Look through the entries below and report how many lines hold the string "code". Only the number is wanted.
MATERIAL PROVIDED START
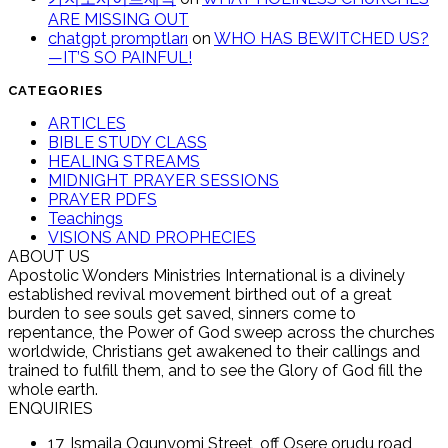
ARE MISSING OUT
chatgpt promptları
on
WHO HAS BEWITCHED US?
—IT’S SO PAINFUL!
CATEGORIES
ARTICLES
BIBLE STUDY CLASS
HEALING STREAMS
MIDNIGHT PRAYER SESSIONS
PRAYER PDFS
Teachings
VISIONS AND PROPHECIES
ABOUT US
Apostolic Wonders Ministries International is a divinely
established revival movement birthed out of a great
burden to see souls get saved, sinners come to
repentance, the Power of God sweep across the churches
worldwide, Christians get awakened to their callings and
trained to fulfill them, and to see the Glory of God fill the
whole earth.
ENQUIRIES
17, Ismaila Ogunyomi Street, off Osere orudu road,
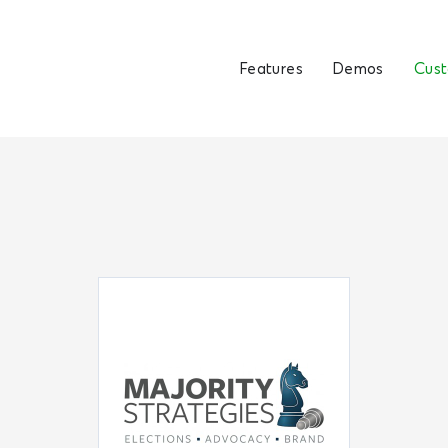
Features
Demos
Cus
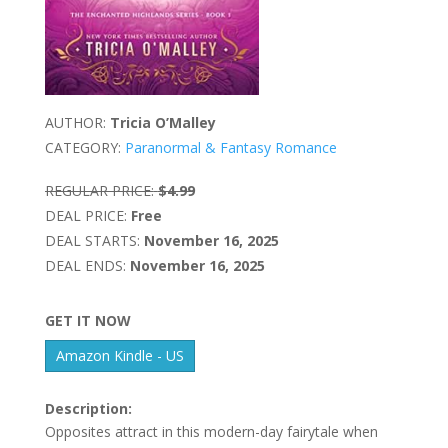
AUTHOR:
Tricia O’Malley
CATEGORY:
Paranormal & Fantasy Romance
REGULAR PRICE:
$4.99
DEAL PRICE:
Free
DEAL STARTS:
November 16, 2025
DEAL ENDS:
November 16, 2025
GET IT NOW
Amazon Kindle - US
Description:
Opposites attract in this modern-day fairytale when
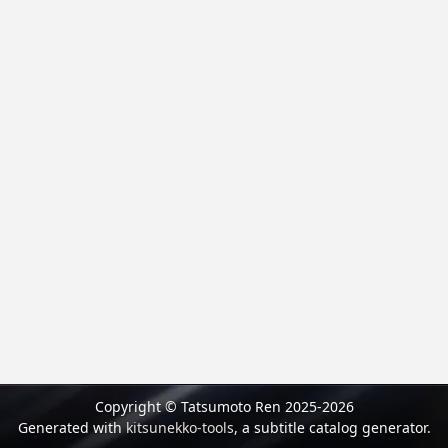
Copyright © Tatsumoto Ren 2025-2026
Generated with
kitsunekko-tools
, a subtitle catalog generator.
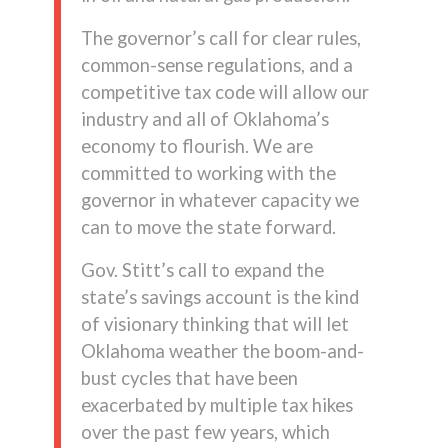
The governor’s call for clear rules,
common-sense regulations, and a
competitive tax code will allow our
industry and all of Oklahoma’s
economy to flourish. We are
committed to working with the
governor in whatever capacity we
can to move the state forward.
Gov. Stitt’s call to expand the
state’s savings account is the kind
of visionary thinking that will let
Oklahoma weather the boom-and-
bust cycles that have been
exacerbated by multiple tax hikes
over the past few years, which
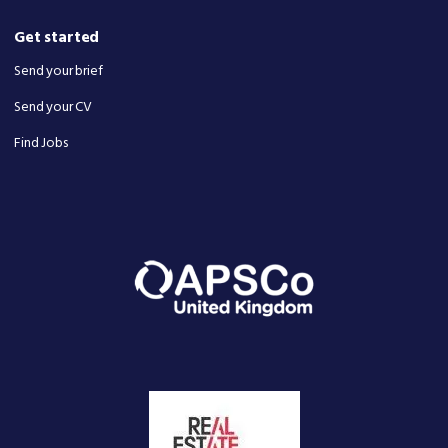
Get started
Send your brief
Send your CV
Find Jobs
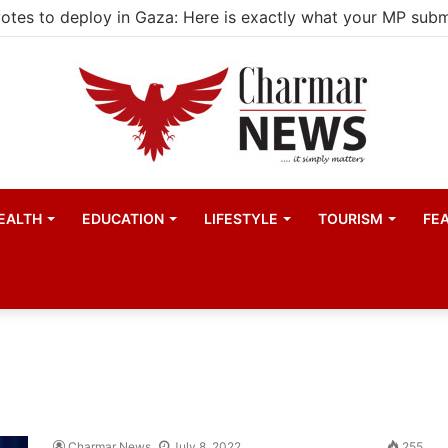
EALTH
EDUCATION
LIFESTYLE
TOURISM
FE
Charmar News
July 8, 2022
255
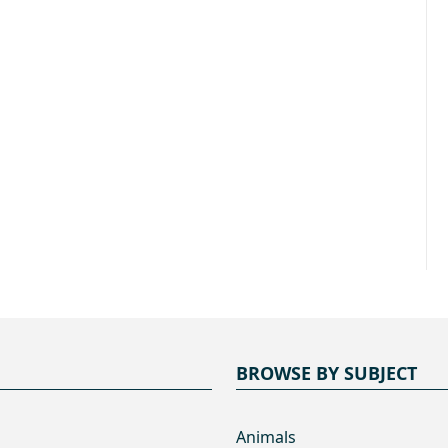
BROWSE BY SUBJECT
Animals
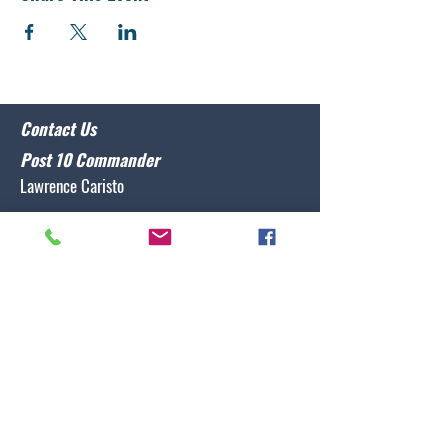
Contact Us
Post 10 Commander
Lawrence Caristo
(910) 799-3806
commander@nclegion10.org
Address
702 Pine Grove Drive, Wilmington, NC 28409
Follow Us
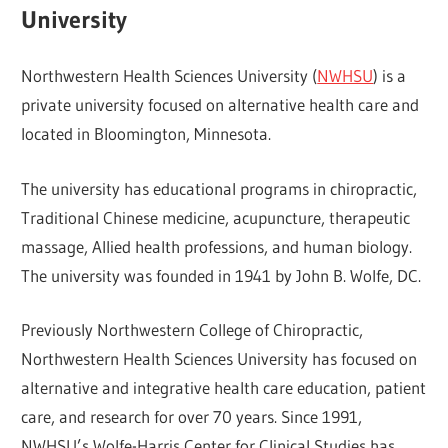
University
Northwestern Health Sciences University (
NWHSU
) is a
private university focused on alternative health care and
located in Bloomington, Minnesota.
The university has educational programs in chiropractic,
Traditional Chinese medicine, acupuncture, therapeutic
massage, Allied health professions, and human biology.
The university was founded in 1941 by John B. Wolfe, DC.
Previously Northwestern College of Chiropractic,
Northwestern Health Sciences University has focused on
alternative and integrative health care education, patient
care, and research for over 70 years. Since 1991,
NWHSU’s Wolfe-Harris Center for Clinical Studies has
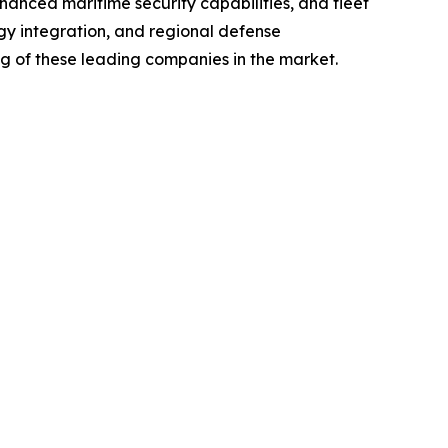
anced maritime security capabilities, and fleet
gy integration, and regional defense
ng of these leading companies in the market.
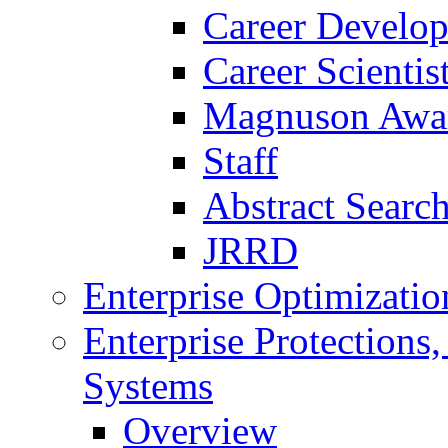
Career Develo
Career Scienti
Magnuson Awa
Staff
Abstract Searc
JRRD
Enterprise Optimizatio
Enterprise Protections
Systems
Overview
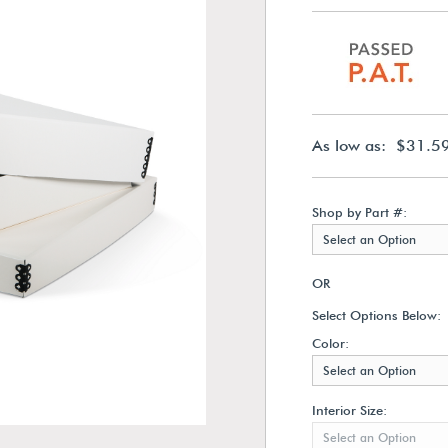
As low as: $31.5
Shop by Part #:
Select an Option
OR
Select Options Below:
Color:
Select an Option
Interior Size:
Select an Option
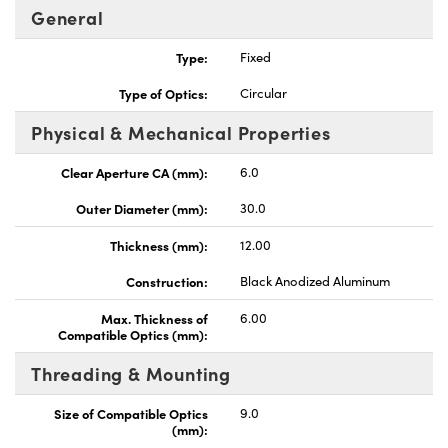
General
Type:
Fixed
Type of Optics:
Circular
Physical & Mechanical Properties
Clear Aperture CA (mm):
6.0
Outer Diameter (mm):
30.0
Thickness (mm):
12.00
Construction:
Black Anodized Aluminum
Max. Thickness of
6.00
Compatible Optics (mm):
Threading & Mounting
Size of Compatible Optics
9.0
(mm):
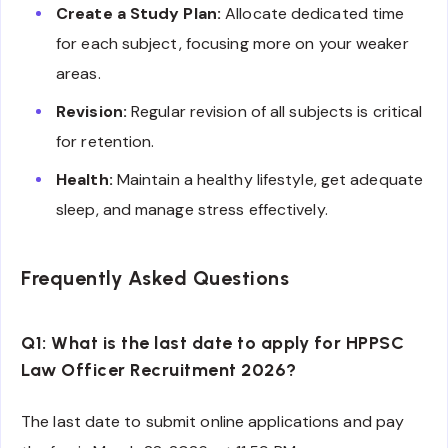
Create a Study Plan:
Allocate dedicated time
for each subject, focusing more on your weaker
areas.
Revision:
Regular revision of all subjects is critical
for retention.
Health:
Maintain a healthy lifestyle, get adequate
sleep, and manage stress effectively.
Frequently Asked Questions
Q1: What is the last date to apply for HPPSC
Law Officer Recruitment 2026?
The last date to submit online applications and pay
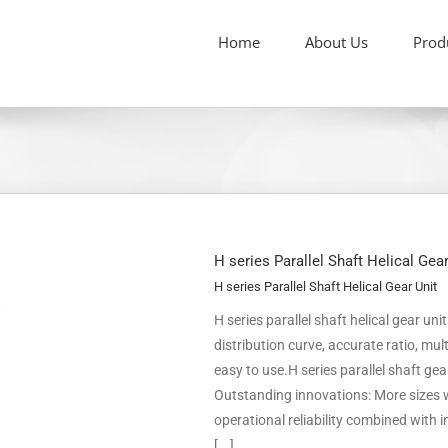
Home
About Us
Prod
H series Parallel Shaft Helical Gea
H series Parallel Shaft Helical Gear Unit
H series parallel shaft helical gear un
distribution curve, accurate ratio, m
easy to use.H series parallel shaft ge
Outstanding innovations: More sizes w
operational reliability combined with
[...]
MATERIAL PROVIDED END
MATERIAL PROVIDED START
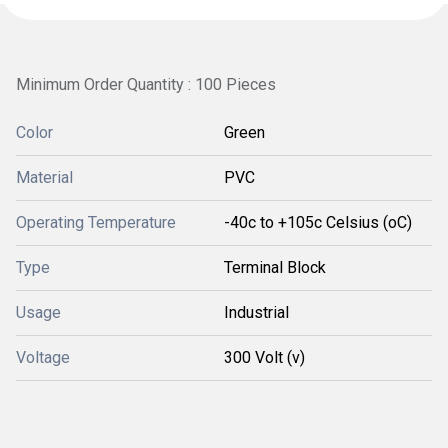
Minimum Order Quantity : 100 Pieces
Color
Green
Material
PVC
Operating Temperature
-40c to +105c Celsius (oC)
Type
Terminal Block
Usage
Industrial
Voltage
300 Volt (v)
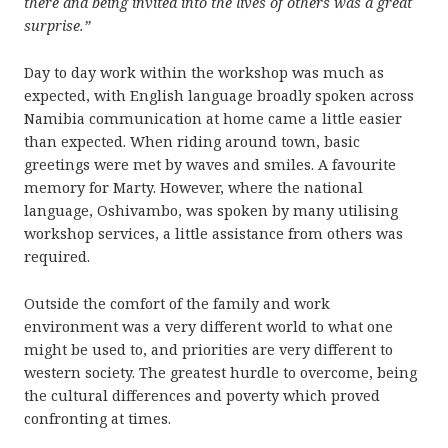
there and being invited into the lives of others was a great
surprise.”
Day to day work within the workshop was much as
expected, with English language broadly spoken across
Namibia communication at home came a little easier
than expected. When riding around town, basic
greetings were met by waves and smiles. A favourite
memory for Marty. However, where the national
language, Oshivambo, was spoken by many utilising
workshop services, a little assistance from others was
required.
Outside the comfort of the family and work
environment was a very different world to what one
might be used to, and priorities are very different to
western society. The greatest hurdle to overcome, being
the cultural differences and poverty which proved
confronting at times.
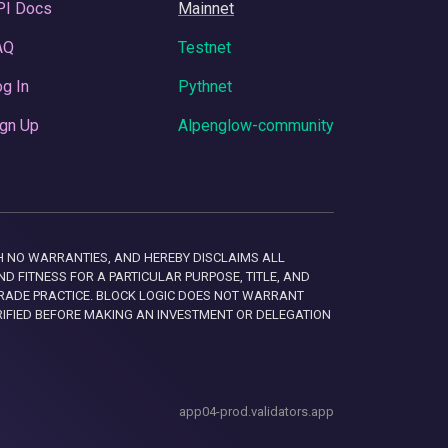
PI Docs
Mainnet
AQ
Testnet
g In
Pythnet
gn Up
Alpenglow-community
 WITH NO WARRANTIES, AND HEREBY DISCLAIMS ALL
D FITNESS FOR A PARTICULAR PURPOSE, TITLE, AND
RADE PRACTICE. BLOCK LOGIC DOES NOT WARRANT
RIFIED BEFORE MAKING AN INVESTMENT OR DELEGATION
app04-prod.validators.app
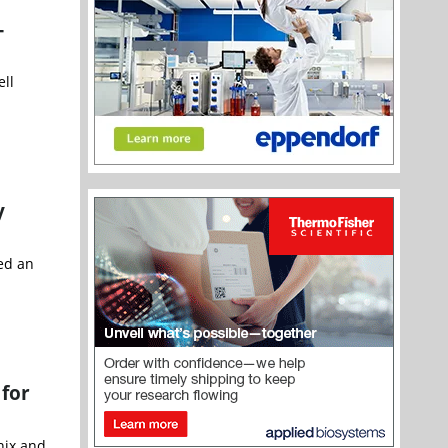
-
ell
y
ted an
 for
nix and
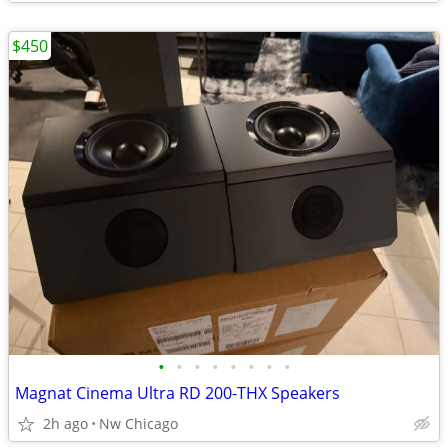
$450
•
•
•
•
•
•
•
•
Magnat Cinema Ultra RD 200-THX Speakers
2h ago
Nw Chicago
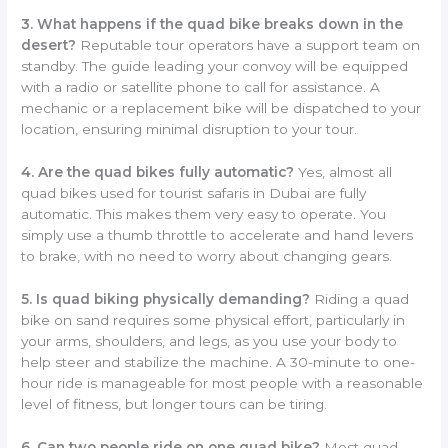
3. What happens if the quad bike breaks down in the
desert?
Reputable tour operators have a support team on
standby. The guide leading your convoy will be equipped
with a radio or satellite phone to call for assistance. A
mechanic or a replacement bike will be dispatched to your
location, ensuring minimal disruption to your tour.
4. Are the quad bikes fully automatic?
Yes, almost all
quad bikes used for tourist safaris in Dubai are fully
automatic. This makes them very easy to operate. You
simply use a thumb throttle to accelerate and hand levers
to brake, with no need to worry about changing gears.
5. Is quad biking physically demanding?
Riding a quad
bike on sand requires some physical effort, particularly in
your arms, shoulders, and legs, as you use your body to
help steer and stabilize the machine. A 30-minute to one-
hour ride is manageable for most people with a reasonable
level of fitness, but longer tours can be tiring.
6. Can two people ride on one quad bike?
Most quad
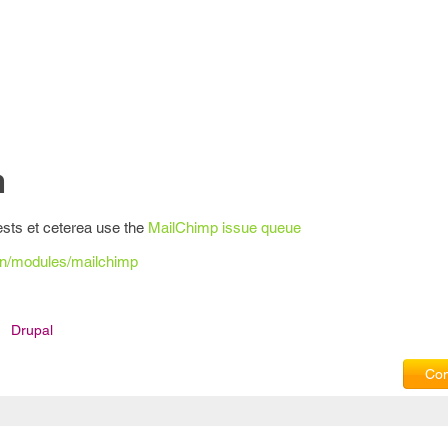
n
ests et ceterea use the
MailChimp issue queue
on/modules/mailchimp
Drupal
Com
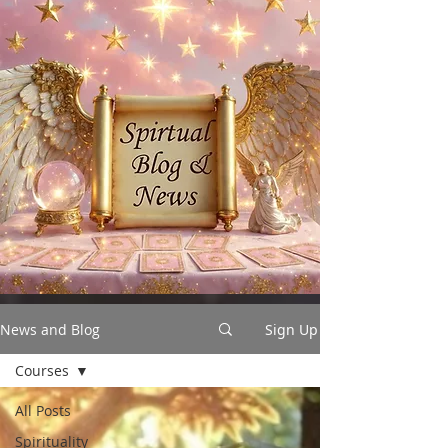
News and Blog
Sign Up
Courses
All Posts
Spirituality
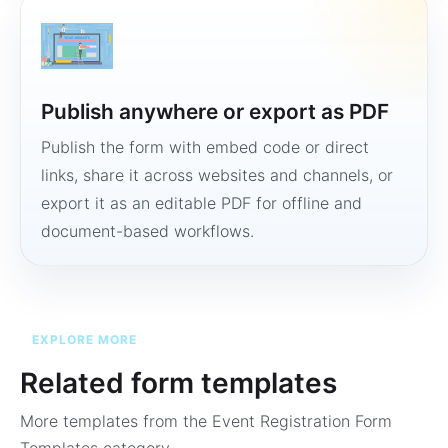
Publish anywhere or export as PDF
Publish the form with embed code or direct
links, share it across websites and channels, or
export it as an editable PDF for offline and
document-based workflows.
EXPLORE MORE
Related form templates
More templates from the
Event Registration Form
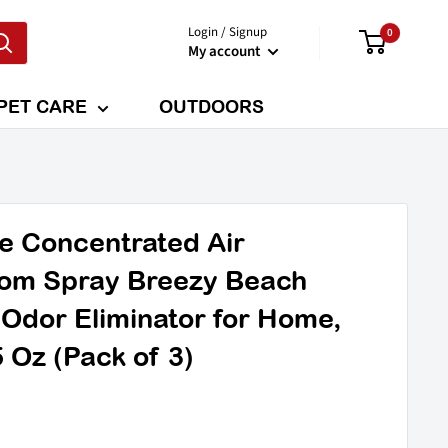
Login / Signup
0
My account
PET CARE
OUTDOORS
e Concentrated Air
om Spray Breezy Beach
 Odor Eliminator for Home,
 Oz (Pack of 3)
MATERIAL PROVIDED END
MATERIAL PROVIDED START
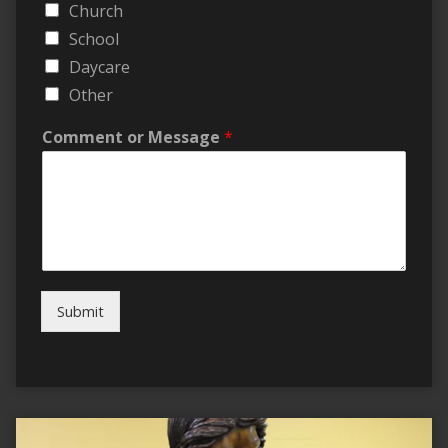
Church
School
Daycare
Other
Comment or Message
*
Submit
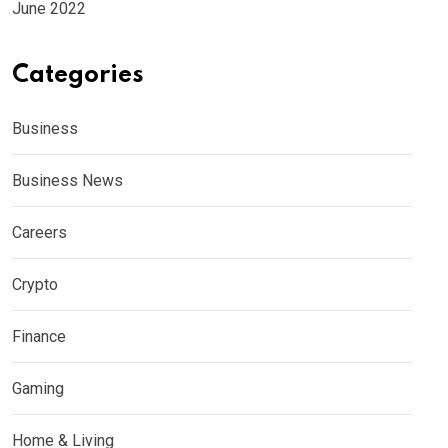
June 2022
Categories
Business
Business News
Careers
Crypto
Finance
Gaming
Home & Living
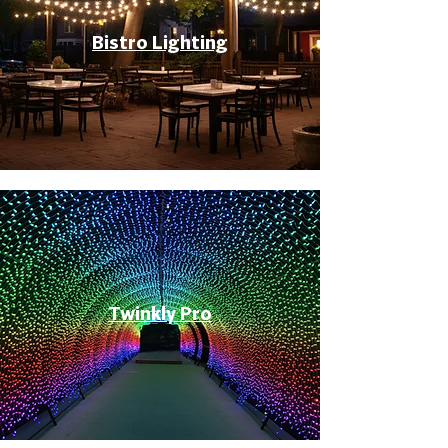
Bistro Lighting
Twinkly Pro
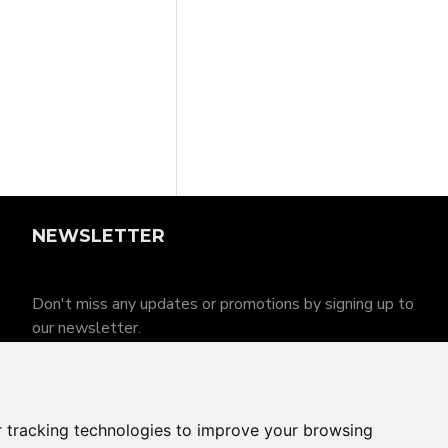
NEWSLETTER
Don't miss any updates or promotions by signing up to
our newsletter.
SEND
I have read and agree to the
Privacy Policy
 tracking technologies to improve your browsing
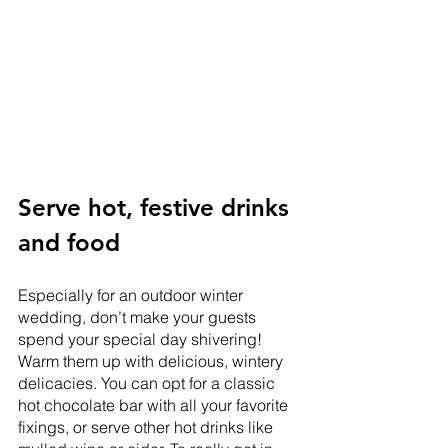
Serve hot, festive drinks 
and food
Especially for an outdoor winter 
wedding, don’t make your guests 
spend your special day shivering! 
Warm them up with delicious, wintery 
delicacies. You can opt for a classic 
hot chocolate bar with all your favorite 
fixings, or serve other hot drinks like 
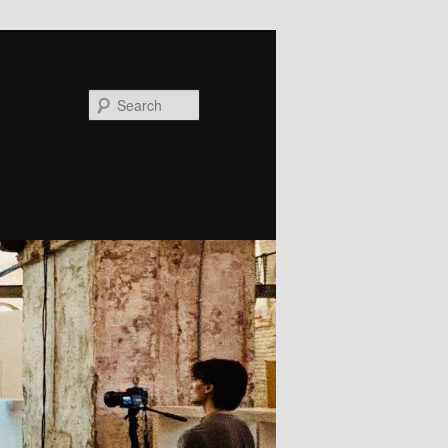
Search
MATERIAL PROVIDED END
→ **EXPECTED OUTPUT**
2